- Opening Delimiter -

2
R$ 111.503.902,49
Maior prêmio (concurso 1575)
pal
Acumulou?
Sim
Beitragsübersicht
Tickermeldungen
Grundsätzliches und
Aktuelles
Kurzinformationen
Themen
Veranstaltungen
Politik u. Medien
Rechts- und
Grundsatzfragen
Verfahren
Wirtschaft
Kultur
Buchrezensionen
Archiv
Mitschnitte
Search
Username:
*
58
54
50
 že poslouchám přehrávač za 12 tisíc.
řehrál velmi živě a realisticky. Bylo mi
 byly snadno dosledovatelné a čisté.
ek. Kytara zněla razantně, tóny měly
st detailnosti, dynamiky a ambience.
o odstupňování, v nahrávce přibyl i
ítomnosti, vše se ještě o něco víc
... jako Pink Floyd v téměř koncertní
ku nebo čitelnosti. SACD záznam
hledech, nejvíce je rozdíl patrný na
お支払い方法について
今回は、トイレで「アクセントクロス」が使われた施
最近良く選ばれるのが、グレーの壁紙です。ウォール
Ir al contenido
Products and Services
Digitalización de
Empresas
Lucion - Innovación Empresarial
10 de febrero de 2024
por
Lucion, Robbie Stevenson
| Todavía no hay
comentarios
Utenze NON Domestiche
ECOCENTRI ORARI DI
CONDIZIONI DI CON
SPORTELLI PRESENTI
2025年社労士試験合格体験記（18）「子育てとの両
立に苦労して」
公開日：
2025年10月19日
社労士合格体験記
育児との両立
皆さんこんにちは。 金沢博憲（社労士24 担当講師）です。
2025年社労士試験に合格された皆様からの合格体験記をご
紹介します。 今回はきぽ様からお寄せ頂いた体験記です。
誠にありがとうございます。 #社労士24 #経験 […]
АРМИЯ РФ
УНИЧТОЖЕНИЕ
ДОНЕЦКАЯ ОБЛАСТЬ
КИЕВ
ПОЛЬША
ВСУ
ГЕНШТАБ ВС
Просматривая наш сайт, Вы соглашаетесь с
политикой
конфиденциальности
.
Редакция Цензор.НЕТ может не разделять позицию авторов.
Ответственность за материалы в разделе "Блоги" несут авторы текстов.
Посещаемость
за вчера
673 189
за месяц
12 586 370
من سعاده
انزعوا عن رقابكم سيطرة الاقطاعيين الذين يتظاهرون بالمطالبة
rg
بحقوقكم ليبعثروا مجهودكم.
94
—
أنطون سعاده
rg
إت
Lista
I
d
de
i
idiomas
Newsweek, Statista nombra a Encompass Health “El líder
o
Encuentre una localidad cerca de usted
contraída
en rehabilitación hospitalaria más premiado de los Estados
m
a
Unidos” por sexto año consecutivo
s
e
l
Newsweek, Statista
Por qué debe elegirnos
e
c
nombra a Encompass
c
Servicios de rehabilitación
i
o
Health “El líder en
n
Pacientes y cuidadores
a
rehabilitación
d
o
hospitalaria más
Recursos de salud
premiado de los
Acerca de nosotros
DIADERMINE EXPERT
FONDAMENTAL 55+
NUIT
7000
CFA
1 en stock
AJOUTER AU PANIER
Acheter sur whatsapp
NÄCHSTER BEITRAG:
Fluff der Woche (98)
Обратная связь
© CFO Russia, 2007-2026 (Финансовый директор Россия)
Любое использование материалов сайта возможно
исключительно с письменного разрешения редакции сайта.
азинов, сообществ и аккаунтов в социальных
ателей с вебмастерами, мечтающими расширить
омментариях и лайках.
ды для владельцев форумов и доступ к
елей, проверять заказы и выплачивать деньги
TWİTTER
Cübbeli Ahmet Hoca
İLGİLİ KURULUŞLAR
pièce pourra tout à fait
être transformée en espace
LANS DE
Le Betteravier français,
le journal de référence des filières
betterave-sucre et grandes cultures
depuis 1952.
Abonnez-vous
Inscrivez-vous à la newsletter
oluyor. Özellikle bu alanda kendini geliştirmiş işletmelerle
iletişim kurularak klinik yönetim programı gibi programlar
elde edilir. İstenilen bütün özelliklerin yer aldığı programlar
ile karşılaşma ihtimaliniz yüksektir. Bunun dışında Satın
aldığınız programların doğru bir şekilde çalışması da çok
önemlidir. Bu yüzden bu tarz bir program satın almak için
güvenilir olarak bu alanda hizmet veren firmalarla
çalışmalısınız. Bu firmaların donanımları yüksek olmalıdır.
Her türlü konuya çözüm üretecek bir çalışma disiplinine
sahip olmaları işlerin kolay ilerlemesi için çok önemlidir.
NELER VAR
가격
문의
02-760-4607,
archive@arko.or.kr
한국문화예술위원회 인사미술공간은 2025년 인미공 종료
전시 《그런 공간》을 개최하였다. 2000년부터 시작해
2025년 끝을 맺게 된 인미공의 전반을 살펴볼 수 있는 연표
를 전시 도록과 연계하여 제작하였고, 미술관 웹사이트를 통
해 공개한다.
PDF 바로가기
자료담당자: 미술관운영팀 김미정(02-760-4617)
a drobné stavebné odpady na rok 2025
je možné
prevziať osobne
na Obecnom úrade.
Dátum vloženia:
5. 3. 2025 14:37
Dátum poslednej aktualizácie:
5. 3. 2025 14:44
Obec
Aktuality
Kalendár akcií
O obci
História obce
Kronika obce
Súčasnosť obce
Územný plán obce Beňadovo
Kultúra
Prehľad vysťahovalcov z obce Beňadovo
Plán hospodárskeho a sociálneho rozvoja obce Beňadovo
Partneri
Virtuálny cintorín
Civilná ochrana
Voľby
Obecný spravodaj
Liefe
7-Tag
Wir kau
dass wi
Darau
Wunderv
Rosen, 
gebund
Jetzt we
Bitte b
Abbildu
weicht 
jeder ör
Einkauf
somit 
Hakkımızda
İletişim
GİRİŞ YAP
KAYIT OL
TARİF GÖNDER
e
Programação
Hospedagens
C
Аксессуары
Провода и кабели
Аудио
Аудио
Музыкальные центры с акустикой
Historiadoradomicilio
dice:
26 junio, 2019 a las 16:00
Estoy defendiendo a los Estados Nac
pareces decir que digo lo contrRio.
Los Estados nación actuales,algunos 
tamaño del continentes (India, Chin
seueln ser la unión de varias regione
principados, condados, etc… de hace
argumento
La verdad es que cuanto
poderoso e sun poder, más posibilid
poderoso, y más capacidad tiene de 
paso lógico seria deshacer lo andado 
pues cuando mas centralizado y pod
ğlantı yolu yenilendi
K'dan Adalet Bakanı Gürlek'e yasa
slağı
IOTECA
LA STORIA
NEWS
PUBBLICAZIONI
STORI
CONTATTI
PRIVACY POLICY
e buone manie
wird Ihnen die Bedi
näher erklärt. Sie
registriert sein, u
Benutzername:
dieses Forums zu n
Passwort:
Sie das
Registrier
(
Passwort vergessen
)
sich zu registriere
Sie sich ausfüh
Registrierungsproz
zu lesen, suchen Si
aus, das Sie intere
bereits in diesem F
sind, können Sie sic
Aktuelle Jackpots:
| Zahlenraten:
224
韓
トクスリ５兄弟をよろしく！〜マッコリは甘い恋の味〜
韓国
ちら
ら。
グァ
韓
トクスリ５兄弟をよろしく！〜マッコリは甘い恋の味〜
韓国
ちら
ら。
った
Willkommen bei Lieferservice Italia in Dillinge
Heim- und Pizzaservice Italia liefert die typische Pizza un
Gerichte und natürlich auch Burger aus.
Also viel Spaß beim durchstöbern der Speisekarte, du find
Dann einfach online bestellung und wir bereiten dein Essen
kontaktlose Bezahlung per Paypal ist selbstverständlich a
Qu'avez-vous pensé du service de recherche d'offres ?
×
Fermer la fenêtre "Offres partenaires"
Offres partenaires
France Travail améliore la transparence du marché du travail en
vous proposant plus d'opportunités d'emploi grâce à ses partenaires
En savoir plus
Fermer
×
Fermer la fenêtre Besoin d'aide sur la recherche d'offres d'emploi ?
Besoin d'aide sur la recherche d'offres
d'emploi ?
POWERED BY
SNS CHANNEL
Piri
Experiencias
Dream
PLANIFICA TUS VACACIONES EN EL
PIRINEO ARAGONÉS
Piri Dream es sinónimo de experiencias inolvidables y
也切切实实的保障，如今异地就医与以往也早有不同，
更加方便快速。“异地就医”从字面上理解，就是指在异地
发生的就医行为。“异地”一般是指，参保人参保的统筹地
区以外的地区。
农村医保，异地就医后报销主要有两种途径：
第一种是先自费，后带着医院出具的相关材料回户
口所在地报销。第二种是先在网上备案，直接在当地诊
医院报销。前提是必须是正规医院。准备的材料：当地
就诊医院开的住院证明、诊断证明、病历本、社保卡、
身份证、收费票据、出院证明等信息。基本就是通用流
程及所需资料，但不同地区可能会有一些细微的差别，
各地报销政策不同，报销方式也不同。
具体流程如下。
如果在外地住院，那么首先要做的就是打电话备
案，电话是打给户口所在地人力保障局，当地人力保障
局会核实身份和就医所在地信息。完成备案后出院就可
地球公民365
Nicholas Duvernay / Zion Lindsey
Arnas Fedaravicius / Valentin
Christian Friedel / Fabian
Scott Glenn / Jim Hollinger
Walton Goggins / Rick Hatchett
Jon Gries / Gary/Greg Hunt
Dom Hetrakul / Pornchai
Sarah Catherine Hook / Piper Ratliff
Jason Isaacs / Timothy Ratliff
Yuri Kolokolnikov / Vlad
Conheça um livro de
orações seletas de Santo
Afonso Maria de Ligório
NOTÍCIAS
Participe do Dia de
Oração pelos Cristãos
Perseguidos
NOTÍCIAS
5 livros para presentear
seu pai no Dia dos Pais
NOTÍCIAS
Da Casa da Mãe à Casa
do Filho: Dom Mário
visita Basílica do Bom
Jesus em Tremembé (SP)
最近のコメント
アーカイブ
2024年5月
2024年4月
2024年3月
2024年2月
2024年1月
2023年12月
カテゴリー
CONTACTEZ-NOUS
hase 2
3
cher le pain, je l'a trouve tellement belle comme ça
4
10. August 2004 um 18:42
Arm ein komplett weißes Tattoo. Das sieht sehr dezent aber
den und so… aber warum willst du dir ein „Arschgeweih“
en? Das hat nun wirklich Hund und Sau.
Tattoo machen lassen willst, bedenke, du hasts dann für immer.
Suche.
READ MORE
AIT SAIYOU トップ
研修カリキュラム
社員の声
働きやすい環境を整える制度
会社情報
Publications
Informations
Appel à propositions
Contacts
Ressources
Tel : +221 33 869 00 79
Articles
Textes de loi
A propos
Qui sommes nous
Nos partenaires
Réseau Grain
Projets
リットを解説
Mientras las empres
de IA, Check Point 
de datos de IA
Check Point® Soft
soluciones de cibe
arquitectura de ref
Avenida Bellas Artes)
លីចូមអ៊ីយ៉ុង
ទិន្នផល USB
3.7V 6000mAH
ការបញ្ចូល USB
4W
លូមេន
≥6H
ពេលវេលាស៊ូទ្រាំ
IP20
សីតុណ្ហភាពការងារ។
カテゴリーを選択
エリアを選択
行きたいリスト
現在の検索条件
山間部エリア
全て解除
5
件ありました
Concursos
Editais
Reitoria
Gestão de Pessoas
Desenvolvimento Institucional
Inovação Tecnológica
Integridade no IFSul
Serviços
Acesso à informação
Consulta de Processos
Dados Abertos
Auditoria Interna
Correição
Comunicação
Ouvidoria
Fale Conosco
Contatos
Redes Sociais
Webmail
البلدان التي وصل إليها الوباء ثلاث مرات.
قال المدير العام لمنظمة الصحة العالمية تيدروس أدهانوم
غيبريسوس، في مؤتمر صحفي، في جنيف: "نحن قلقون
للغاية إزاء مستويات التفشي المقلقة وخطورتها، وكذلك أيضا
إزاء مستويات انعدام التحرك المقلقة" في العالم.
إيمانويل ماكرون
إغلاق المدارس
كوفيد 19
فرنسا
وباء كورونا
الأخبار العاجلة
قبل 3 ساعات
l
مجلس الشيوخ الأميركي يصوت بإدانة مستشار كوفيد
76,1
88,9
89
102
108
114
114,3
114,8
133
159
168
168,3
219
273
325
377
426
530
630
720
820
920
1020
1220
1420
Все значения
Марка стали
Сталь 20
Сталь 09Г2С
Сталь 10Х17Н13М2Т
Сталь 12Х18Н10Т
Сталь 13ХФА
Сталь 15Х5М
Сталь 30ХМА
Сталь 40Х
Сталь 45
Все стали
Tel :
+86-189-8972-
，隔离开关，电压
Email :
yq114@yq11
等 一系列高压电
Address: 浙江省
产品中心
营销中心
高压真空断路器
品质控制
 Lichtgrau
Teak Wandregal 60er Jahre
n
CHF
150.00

- Closing Delimiter -

» **Assignment**: For this exercise, find all lines in the records containing the word "Besoin" and copy them.

» **Written answer**:
Fermer la fenêtre Besoin d'aide sur la recherche d'offres d'emploi ?
Besoin d'aide sur la recherche d'offres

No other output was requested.